◆ Required action
Within the listing, how many lines include "الحرب"? Please answer with a bare number.

Start of Dataset entries

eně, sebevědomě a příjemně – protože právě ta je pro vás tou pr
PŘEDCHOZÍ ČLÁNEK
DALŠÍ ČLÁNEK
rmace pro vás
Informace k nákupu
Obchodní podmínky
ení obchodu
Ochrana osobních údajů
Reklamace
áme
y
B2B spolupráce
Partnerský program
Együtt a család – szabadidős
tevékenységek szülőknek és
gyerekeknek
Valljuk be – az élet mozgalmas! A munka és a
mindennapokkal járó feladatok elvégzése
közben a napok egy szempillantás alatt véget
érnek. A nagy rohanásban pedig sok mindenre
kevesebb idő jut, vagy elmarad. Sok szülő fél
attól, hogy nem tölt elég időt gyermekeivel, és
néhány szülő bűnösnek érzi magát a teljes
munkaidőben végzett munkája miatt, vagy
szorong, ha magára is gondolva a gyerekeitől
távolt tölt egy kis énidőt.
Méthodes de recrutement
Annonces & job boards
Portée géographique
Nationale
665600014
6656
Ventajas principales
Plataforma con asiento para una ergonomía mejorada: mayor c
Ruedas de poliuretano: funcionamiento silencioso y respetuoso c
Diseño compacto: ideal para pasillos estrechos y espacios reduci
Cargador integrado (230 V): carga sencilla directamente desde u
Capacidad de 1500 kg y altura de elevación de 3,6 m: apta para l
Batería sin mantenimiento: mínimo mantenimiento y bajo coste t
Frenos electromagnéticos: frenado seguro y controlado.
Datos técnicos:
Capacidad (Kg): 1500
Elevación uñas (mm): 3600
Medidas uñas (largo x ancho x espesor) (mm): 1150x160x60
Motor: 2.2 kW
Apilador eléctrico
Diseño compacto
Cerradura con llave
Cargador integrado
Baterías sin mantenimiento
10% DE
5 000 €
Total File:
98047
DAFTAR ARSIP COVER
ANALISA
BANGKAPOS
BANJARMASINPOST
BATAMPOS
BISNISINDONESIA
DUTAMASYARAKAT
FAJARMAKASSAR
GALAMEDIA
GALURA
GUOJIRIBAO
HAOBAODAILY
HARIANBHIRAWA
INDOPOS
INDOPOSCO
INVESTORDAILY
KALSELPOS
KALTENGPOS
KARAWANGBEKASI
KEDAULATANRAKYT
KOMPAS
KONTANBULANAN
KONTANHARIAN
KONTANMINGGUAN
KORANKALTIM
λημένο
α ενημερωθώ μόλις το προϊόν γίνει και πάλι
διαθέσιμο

End of Dataset entries
Start of Dataset entries

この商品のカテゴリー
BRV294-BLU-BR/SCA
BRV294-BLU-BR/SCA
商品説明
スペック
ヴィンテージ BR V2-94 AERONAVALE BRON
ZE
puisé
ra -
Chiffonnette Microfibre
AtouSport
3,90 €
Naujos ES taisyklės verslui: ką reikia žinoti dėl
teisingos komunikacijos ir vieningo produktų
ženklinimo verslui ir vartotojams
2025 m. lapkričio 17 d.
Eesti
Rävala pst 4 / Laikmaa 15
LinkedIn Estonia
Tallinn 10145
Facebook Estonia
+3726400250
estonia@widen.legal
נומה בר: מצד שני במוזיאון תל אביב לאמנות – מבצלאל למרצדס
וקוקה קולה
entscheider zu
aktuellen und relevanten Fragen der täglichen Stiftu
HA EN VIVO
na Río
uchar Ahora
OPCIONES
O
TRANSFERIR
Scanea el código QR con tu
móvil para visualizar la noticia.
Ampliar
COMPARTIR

End of Dataset entries
Start of Dataset entries

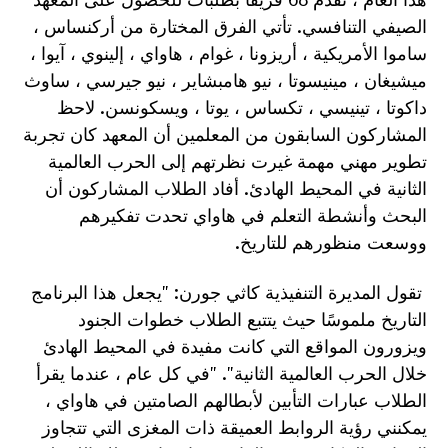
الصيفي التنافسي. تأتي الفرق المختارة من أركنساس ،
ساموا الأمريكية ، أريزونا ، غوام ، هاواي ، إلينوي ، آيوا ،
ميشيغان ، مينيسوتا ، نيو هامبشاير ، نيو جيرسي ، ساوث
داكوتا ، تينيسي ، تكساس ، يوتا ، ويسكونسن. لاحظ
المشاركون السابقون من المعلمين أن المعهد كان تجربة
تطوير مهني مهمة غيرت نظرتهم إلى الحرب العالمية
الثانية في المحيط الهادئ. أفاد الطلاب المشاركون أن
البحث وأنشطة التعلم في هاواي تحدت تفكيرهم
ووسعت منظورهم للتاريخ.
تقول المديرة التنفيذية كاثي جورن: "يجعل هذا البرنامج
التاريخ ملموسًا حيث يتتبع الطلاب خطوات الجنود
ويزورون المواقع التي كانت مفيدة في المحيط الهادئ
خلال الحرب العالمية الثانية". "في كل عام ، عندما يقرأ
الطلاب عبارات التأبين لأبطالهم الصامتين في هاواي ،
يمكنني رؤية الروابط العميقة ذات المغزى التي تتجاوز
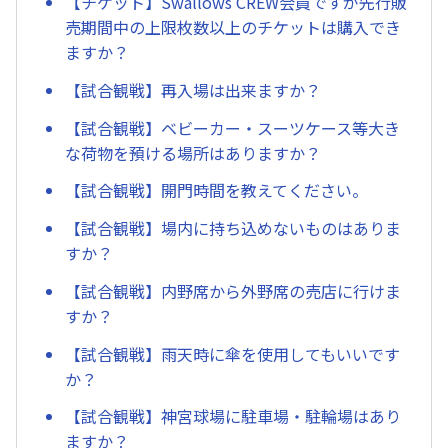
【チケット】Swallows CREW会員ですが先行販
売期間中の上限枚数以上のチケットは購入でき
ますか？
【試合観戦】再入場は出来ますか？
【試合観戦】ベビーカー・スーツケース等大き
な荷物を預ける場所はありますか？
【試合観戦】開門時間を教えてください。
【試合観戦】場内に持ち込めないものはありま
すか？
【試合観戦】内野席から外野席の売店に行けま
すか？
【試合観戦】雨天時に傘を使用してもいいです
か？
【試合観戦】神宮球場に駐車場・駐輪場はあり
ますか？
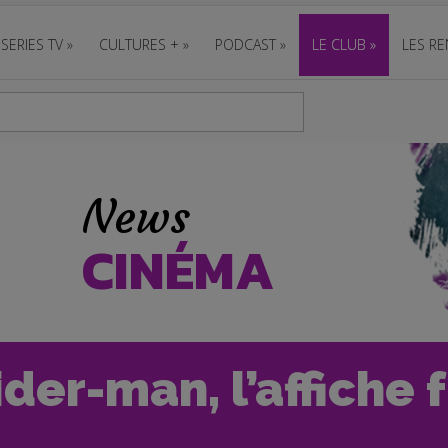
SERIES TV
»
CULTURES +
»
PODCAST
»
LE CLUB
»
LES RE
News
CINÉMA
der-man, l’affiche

End of Dataset entries

◆ Solution to the problem
2